AR

CMPSC 311 – Strings in C

ASCII Encoding

  • Definition: American Standard Code for Information Interchange (ASCII) maps characters to integer codes.
    • Seven-bit code; values 0\text{–}127.
    • Control characters 0\text{–}31 & 127 (e.g., 0 = NUL, 7 = BEL).
    • Printable characters 32\text{–}126 (space, punctuation, digits, upper/lowercase letters, etc.).
  • Example (type–conversion)
    • int a = 65;
    • printf("a is %d or in ASCII '%c'\n", a, (char)a );
    • Output: a is 65 or in ASCII 'A'.
  • Take-away: Any single C char literally is a small integer containing an ASCII code.

Strings in C – General Model

  • A string == null-terminated array of char in C.
    • Terminating byte is \text{0x00}, written '\0'.
    • All library functions rely on this terminator; forgetting it creates unterminated strings.
  • Library header: #include <string.h> exposes string API.
  • Three semantically identical declarations (compile-time string literal “hello\n”):
    • char *x = "hello\n";pointer into read-only memory.
    • char x1[] = "hello\n";array with compiler-copied bytes.
    • char x2[7] = "hello\n"; ➔ explicit length (6 visible chars + null).
    • All yield identical runtime output: printf("%s\n", var); prints “hello”.

How String Storage Differs

  • String literal (char *x): pointer to read-only segment.
    • Attempting x[4] = 'j'; ⇒ Segmentation fault.
  • Array initialized from literal (char x1[]): resides in writable data segment.
    • x1[4] = 'j'; is legal; modifies local copy.

Determining Size vs.

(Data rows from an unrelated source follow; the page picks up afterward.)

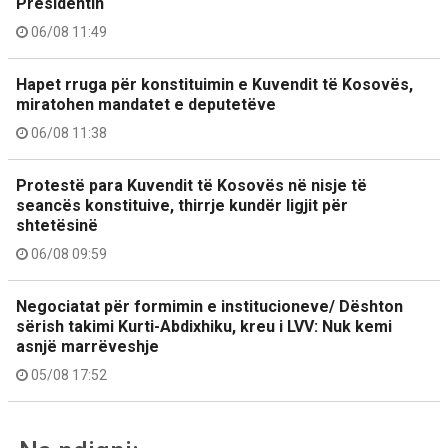
Presidentin
06/08 11:49
Hapet rruga për konstituimin e Kuvendit të Kosovës,
miratohen mandatet e deputetëve
06/08 11:38
Protestë para Kuvendit të Kosovës në nisje të
seancës konstituive, thirrje kundër ligjit për
shtetësinë
06/08 09:59
Negociatat për formimin e institucioneve/ Dështon
sërish takimi Kurti-Abdixhiku, kreu i LVV: Nuk kemi
asnjë marrëveshje
05/08 17:52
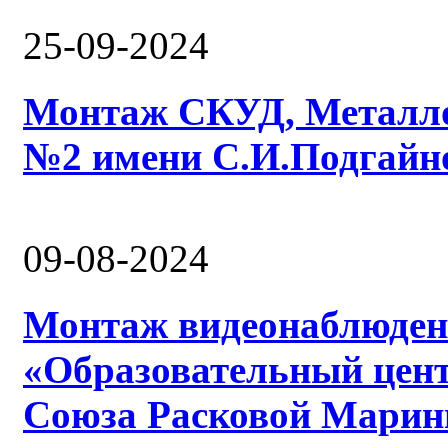
25-09-2024
Монтаж СКУД, Металл
№2 имени С.И.Подгайно
09-08-2024
Монтаж видеонаблюде
«Образовательный цент
Союза Расковой Мари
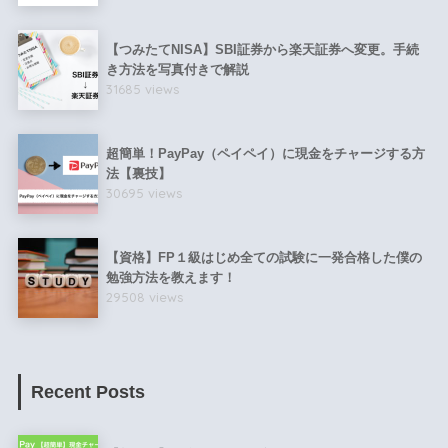
【つみたてNISA】SBI証券から楽天証券へ変更。手続
き方法を写真付きで解説
31685 views
超簡単！PayPay（ペイペイ）に現金をチャージする方
法【裏技】
30695 views
【資格】FP１級はじめ全ての試験に一発合格した僕の
勉強方法を教えます！
29508 views
Recent Posts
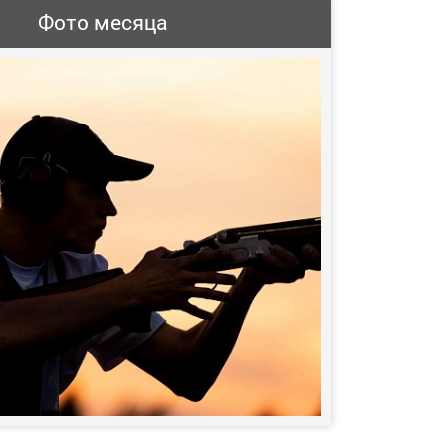
Фото месяца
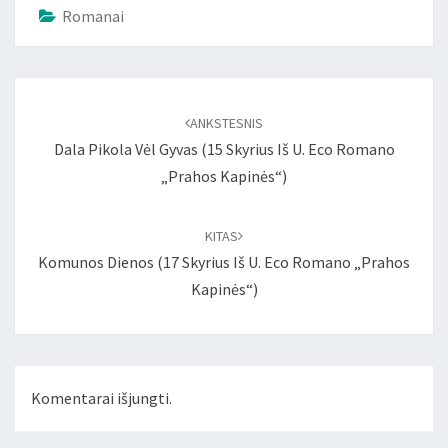
Romanai
Įrašo
naršymas
ANKSTESNIS
Dala Pikola Vėl Gyvas (15 Skyrius Iš U. Eco Romano
„Prahos Kapinės“)
KITAS
Komunos Dienos (17 Skyrius Iš U. Eco Romano „Prahos
Kapinės“)
Komentarai išjungti.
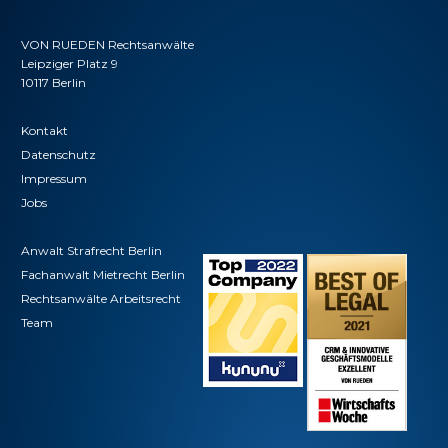
VON RUEDEN Rechtsanwälte
Leipziger Platz 9
10117 Berlin
Kontakt
Datenschutz
Impressum
Jobs
Anwalt Strafrecht Berlin
Fachanwalt Mietrecht Berlin
Rechtsanwälte Arbeitsrecht
Team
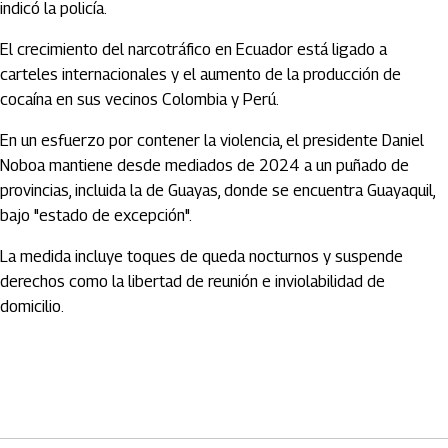
indicó la policía.
El crecimiento del narcotráfico en Ecuador está ligado a
carteles internacionales y el aumento de la producción de
cocaína en sus vecinos Colombia y Perú.
En un esfuerzo por contener la violencia, el presidente Daniel
Noboa mantiene desde mediados de 2024 a un puñado de
provincias, incluida la de Guayas, donde se encuentra Guayaquil,
bajo "estado de excepción".
La medida incluye toques de queda nocturnos y suspende
derechos como la libertad de reunión e inviolabilidad de
domicilio.
Artículos Player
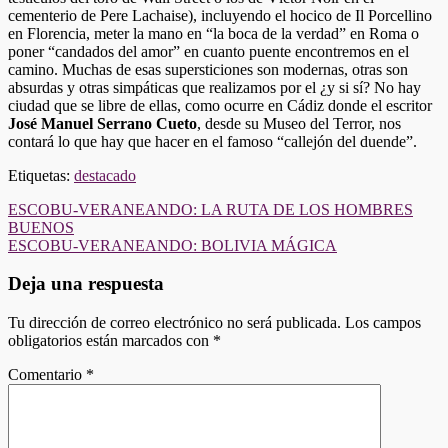
cementerio de Pere Lachaise), incluyendo el hocico de Il Porcellino
en Florencia, meter la mano en “la boca de la verdad” en Roma o
poner “candados del amor” en cuanto puente encontremos en el
camino. Muchas de esas supersticiones son modernas, otras son
absurdas y otras simpáticas que realizamos por el ¿y si sí? No hay
ciudad que se libre de ellas, como ocurre en Cádiz donde el escritor
José Manuel Serrano Cueto
, desde su Museo del Terror, nos
contará lo que hay que hacer en el famoso “callejón del duende”.
Etiquetas:
destacado
Navegación
ESCOBU-VERANEANDO: LA RUTA DE LOS HOMBRES
BUENOS
de
ESCOBU-VERANEANDO: BOLIVIA MÁGICA
entradas
Deja una respuesta
Tu dirección de correo electrónico no será publicada.
Los campos
obligatorios están marcados con
*
Comentario
*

Length

  • sizeof(str)
    • Compile-time operator; returns allocated object size.
      • Pointer variable → typically 8 bytes on 64-bit machines.
      • Array variable → number of elements (includes null terminator if declared from literal).
  • strlen(str)
    • Run-time function; counts characters until first \0 (excludes terminator).
  • Code illustration:
  char *str  = "text for example";   // 16 chars + \0 in read-only seg.
  char  str2[17] = "text for example";// 17-byte array in data seg.
  printf("sizeof(str)  = %lu\n", sizeof(str));  // ⇒ 8
  printf("sizeof(str2) = %lu\n", sizeof(str2)); // ⇒ 17
  printf("strlen(str)  = %lu\n", strlen(str));  // ⇒ 16

String Initialization – Good & Bad

  • Good forms (proper null):
    • char *str1 = "abc";
    • char str2[] = "abc";
    • char str3[4] = "abc";
    • char str5[] = {'a','b','c','\0'};
  • Dangerous / Unterminated:
    • char str4[3] = "abcd"; → literal truncated, terminator missing.
    • char str6[3] = {'a','b','c'}; → no '\0' stored.
    • char str7[9] = {'a','b','c'}; → terminator missing; rest un-initialized.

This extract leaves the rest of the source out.